Naive pluripotent cells can be stimulated to transition into a primed state that readies them for further differentiation. Yet, the molecular bases for maintenance of pluripotent states and the signaling pathways that govern the transition between them remain relatively unexplored. To gain further insight into these processes, Geula et al. screened a library of siRNAs targeting genes with potential roles in pluripotency reprogramming of mouse embryonic stem cells (mESCs). A number of epigenetic regulators, including proteins in the polycomb complex, were identified along with Mettl3, a protein that collaborates with Mettl14 as part of the machinery that installs N6-methyladenosine (m6A) modifications in mRNA. To explore the function of Mettl3 and m6A modification in pluripotency and differentiation, the authors generated a targeted knockout of Mettl3 in mice and derived ESCs from these animals.

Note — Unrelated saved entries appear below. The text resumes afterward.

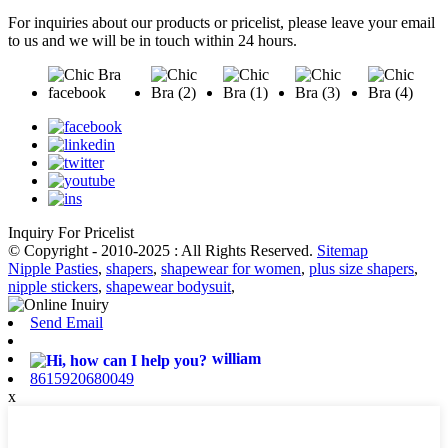
For inquiries about our products or pricelist, please leave your email
to us and we will be in touch within 24 hours.
Inquiry For Pricelist
© Copyright - 2010-2025 : All Rights Reserved.
Sitemap
Nipple Pasties
,
shapers
,
shapewear for women
,
plus size shapers
,
nipple stickers
,
shapewear bodysuit
,
Send Email
william
8615920680049
x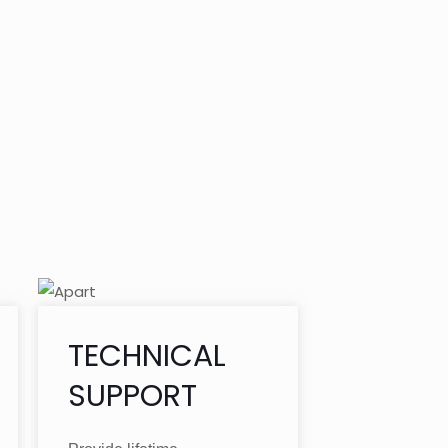
TECHNICAL
SUPPORT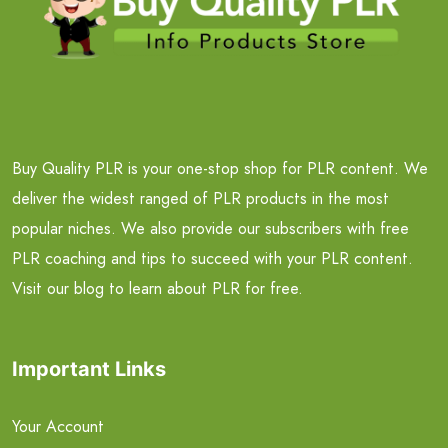
Buy Quality PLR is your one-stop shop for PLR content. We
deliver the widest ranged of PLR products in the most
popular niches. We also provide our subscribers with free
PLR coaching and tips to succeed with your PLR content.
Visit our blog to learn about PLR for free.
Important Links
Your Account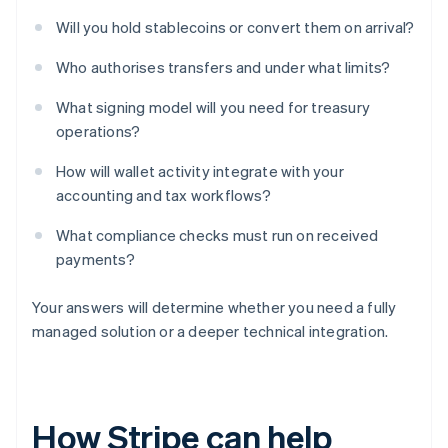
Will you hold stablecoins or convert them on arrival?
Who authorises transfers and under what limits?
What signing model will you need for treasury
operations?
How will wallet activity integrate with your
accounting and tax workflows?
What compliance checks must run on received
payments?
Your answers will determine whether you need a fully
managed solution or a deeper technical integration.
How Stripe can help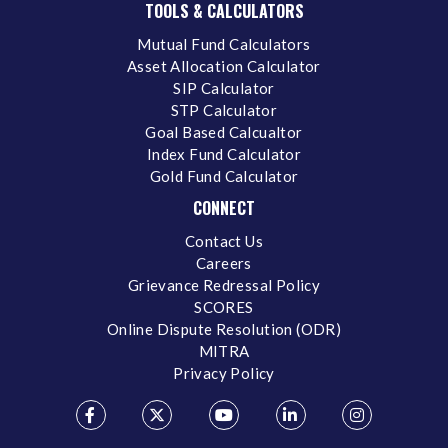
TOOLS & CALCULATORS
Mutual Fund Calculators
Asset Allocation Calculator
SIP Calculator
STP Calculator
Goal Based Calcualtor
Index Fund Calculator
Gold Fund Calculator
CONNECT
Contact Us
Careers
Grievance Redressal Policy
SCORES
Online Dispute Resolution (ODR)
MITRA
Privacy Policy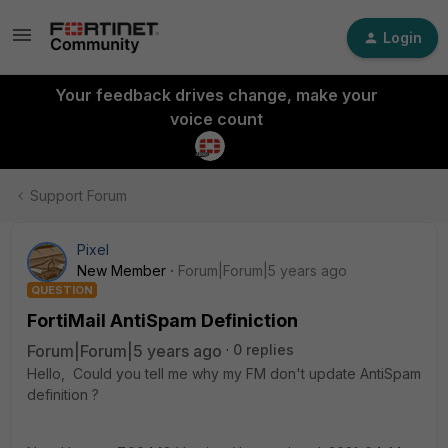
Login
Your feedback drives change, make your
voice count
Support Forum
Pixel
New Member
Forum|Forum|5 years ago
QUESTION
FortiMail AntiSpam Definiction
Forum|Forum|5 years ago
0 replies
Hello, Could you tell me why my FM don't update AntiSpam
definition ?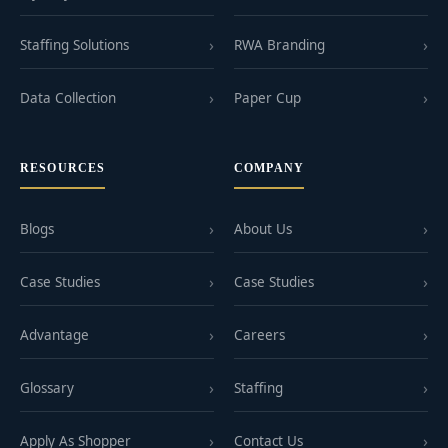
Staffing Solutions
RWA Branding
Data Collection
Paper Cup
RESOURCES
COMPANY
Blogs
About Us
Case Studies
Case Studies
Advantage
Careers
Glossary
Staffing
Apply As Shopper
Contact Us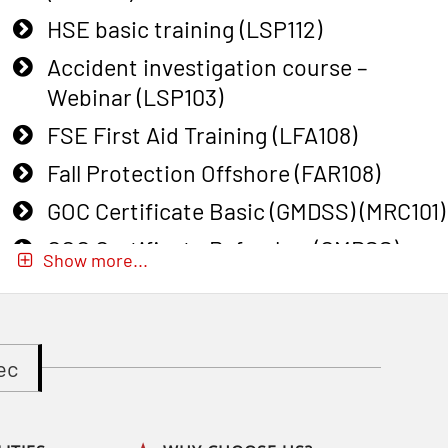
HSE basic training (LSP112)
Accident investigation course –
Webinar (LSP103)
FSE First Aid Training (LFA108)
Fall Protection Offshore (FAR108)
GOC Certificate Basic (GMDSS) (MRC101)
GOC Certificate Refresher (GMDSS)
Show more...
(MRC102)
GWO: BST – Onshore (Blended: e-
learning practical) (RBSBLE002)
ec
Gas Course H2S (OSP105)
Gas Course H2S (OSP105)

Knockout mESCs sustained a naive pluripotent state in which pathways involved in priming and differentiation are blunted. MS analysis revealed that mRNAs from the knockout mESCs have fewer m6A marks relative to wild-type ESCs, and RNA-seq profiling of m6A modifications across developmental stages showed that Mettl3 and m6A depletion directly enhanced the stability of mRNAs for genes that maintain naive pluripotency. Ribosome profiling analysis confirmed that the resultant elevated protein levels were not directly related to the depletion in m6A methylation on mRNA transcripts. Taken together, the results support the idea that m6A modification of mRNA has an important regulatory role in the orderly transition between naive and primed pluripotent states and highlight the need for a deeper understanding of the machineries that write, erase and read these RNA epigenetic marks.